Publié à la fin des années 1970, ce roman américain écrit par William Styron nous plonge dans l'après guerre, à Brooklyn. Stingo, un jeune homme qui essaie tant bien que mal d'accoucher de son premier roman se noue d'amitié pour Nathan et Sophie, un couple détonnant qui habite juste au dessus de chez lui. Les deux amoureux ne font que s'entre déchirer, s'aimer passionnément, violemment, sans limite. Stingo les suit dans leurs délires, dans leurs envies, et dans leurs peines. Il découvre que Sophie est une rescapée d'Auschwitz. Elle va peu à peu se livrer à lui, dans les moindres détails, jusqu'au plus extrêmes douleurs et humiliations.
La force de ce roman est d'interroger le nazisme avec un regard américain, où l'esclavage a aussi fait ses ravages. Les allés-retours entre la vie New Yorkaise et la vie du camp construisent un récit où se superposent les questions de bien et de mal, de folie et de littérature.
Le récit est une sorte de cycle infernal, qui reproduit des peines, des viols, et des moments doux et musicaux dont on ne trouve plus toujours le sens.
C'est donc un roman douloureux, et pourtant ponctué d'érotisme, de conversations métaphysiques, de rires et de dialogues enjoués.
Tout le monde ment, construit sa fiction pour mieux parler du réel. En ce sens, Le choix de Sophie pose la question de la sincérité, de la vérité, de la narration et du vécu sans cesse reconstruit.
Étrange roman réaliste, poussé dans ses recherches sur les plans nazis, mais qui créée pourtant des mises en abîmes qui jouent sur l'écriture et sa temporalité. Extraits de lettres, de journaux intimes, dialogues, dialogues rapportés, revus et corrigés, alternent avec brio, sans oublier les fameuses notes de lecture qu'écrit le narrateur au début du roman, et qui sont des petits amusements qui ne laissent en rien présager de la fin, et du terrible choix de Sophie.
Ce livre est donc à conseiller à tous ceux qui s'intéressent à la culpabilité, à la moral, et aux enjeux cornéliens du bien et du mal.
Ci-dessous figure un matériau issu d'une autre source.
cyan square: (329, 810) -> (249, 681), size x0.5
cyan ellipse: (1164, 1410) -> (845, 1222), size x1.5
Un roman aussi à recommander à ceux qui s'interrogent sur les camps, le devenir des juifs, et surtout la survie des survivants après la chute du nazisme.
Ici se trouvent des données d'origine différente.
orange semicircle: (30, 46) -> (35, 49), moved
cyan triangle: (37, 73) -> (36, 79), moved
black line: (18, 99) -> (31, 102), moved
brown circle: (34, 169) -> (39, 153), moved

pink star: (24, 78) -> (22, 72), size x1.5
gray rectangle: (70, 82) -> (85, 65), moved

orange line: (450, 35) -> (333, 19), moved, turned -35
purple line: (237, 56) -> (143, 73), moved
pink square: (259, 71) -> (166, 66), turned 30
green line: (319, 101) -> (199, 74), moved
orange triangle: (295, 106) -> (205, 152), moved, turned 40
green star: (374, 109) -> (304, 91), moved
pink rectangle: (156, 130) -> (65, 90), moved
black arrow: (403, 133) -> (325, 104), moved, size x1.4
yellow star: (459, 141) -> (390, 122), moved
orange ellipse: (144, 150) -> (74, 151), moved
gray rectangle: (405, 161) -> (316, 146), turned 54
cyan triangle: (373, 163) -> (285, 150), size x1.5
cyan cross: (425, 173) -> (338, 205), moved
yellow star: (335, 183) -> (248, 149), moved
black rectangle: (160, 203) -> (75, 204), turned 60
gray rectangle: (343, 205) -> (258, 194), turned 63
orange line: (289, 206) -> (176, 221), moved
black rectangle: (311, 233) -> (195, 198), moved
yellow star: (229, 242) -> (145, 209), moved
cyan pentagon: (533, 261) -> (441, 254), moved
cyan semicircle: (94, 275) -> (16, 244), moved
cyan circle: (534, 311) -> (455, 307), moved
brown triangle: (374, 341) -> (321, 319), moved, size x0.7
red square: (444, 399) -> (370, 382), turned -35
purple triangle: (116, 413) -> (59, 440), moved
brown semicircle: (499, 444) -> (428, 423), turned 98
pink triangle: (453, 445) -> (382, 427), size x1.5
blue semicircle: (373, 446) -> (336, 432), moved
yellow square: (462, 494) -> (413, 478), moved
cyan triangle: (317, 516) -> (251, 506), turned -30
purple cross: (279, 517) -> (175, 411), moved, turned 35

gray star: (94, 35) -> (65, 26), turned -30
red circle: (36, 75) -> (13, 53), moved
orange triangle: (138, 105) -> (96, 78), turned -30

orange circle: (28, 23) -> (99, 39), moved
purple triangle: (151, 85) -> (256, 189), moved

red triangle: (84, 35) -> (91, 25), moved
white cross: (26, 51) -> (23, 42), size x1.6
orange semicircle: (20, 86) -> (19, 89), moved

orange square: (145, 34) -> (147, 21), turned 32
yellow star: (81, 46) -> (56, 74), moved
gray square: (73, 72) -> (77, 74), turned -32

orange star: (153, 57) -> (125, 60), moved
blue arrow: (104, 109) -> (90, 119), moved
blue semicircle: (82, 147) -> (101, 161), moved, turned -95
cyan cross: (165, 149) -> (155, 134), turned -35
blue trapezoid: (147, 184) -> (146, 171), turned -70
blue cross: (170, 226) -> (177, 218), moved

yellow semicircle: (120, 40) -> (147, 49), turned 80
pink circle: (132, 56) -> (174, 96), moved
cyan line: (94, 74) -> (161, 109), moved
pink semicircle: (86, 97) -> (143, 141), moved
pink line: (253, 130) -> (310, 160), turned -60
Un texte qui n'est pas facile, qui n'est pas à lire quand on est dans une mauvaise passe. Il contient des scènes choquantes. Il convient donc d'être dans de bonnes conditions pour se plonger dans Le choix de Sophie. Pour ceux qui le feront, ils en sortiront forts d'une vraie expérience littéraire, qui questionne la mise au roman des camps, et qui soulève de vrais enjeux moraux. Vous en sortirez perturbés, mais dans le bon sens du terme...
Un extrait sur Sophie qui vous montrera bien le style de Styron:
" Elle cherchait sa voie à tâtons. Pour avoir connu, et dans tous les sens du mot, une renaissance, elle avait un peu de fatigabilité, et en fait, beaucoup de l'impuissance d'un nouveau né. Sa gaucherie était celle du paraplégique qui retrouve peu à peu l'usage de ses membres. De petites choses, des petits détails absurdes continuaient de la dérouter."